Les besoins en eau doivent être satisfaits par des injections d'eau supplémentaires via une seringue par le dispositif d'accès entérique. Les formules varient en densité calorique de 1,0 à 2,0 kcal/mL; à mesure que la concentration augmente, la teneur en eau par kcal diminue. Les médecins doivent calculer les besoins en eau du patient (une méthode courante de nutrition entérique consiste à utiliser 1 mL d'eau/kcal fourni), soustraire la quantité d'eau fournie par la formule (obtenue à partir des informations sur le produit du fabricant), puis diviser l'eau restante en 4 à 6 injections d'eau/jour. Les patients qui ont un accès jéjunal peuvent ne pas tolérer les injections d'eau de grand volume (p. ex., > 150 à 200 mL) et peuvent avoir besoin d'injections de petit volume plus fréquentes pour répondre aux besoins d'hydratation. L'injection d'eau minimale recommandée est de 30 mL toutes les 4 heures pour maintenir la perméabilité du tube. L'eau administrée avec les médicaments doit également être ajoutée à la quantité totale d'eau administrée au patient. Chez les patients hospitalisés, les déficits liquidiens peuvent être compensés par des liquides IV, en particulier si les pertes liquidiennes (p. ex., en raison de vomissements, de diarrhée, de sudation ou de fièvre) dépassent les quantités normales.

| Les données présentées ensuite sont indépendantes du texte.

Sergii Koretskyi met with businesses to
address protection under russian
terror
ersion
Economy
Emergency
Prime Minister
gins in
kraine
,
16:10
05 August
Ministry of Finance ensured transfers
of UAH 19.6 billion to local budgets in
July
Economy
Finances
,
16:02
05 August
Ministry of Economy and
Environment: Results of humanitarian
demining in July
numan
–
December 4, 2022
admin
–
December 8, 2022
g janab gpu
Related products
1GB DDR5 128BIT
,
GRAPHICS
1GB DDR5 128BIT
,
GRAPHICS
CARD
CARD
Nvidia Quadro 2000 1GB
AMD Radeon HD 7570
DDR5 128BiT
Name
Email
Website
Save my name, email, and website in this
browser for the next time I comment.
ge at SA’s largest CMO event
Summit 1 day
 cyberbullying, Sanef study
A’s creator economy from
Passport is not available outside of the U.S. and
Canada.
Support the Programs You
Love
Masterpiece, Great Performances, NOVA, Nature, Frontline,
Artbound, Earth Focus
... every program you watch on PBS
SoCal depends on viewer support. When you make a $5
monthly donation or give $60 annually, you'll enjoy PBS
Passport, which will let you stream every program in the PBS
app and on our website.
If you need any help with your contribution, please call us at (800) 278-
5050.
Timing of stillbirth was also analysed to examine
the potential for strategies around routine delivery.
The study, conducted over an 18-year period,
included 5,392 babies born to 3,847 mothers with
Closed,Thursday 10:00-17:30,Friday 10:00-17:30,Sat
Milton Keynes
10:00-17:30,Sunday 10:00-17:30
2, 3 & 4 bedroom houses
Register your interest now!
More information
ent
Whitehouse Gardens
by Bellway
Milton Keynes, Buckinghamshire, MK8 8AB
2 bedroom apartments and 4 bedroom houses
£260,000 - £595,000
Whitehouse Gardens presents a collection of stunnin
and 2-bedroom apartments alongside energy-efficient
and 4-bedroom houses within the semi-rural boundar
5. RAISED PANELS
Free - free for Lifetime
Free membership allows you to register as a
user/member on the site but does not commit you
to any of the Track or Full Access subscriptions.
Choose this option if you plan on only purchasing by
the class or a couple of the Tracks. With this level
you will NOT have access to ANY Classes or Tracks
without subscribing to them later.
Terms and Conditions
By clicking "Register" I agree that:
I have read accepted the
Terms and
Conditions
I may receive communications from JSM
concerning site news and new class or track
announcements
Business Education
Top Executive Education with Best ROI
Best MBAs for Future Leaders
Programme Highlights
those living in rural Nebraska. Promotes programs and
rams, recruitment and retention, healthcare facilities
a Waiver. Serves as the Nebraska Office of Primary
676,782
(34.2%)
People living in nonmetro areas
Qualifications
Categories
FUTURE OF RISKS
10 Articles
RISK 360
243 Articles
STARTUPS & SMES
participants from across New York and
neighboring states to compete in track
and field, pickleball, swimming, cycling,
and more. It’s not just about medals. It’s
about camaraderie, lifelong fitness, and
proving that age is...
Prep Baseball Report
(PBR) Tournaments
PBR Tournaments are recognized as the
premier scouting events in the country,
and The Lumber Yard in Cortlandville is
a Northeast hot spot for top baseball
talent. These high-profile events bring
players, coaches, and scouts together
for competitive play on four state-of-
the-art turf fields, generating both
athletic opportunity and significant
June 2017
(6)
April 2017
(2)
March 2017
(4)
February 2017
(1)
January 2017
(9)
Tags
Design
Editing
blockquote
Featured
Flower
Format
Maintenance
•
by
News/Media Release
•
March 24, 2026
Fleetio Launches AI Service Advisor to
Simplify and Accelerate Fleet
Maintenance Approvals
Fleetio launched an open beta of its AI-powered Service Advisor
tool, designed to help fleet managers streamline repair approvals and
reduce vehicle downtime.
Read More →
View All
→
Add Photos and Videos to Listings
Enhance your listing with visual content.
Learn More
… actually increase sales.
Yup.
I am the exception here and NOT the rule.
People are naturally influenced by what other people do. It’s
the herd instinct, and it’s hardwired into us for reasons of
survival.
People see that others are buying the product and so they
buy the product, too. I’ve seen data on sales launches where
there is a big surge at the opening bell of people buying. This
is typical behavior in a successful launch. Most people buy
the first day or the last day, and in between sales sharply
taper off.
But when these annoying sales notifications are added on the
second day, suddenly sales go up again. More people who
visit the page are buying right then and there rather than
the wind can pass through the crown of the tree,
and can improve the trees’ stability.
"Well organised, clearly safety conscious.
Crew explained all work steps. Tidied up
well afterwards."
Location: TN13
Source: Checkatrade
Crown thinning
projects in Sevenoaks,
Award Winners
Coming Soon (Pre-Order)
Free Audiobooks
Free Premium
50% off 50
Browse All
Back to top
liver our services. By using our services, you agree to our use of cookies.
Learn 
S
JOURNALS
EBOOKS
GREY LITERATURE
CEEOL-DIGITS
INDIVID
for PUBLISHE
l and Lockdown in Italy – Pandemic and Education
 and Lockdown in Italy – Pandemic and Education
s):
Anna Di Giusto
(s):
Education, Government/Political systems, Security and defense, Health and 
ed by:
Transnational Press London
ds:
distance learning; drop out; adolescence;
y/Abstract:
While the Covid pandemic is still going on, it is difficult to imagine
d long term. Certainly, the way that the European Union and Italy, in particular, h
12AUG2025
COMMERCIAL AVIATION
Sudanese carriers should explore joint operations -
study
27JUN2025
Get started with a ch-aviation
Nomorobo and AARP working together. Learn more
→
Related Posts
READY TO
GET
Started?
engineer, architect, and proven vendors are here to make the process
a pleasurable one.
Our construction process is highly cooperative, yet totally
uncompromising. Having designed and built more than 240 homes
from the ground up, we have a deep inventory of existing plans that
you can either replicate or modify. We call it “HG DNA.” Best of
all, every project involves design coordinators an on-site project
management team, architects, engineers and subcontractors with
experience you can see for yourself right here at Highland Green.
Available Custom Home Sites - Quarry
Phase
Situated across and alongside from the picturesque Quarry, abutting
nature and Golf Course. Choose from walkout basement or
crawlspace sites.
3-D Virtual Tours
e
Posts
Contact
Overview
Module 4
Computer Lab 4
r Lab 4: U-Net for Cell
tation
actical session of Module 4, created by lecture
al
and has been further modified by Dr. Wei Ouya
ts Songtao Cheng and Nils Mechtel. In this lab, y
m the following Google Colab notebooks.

Complications de la nutrition entérale

Les complications de la nutrition entérale sont fréquentes et certaines peuvent être graves (voir tableau Complications de la nutrition entérale).

Tableau
Tableau

Points clés

  • Envisager une nutrition entérale chez les patients dont le tube digestif est fonctionnel et qui ne peuvent ingérer suffisamment de nutriments par voie orale, pour des raisons d'incapacité physique ou de refus d'une alimentation orale.

  • Si l'alimentation par sonde digestive est prévue durer > 4 à 6 semaines, envisager une gastrostomie ou une jéjunostomie, placée endoscopiquement, chirurgicalement ou radiologiquement.

  • La formule polymérique est la plus couramment utilisée et généralement la formule la plus facile à administrer.

  • L'alimentation par la sonde doit être effectuée sur des patients en position assise avec un angle de 30 à 45° et garder cette position pendant 1 à 2 heures après intervention, afin de diminuer l'incidence de pneumonie nosocomiale par inhalation et de pour permettre à la gravité d'aider à la vidange gastrique.

  • Vérifier périodiquement l'absence de complications du gavage (p. ex., liées à la sonde, à la formule, à une inhalation).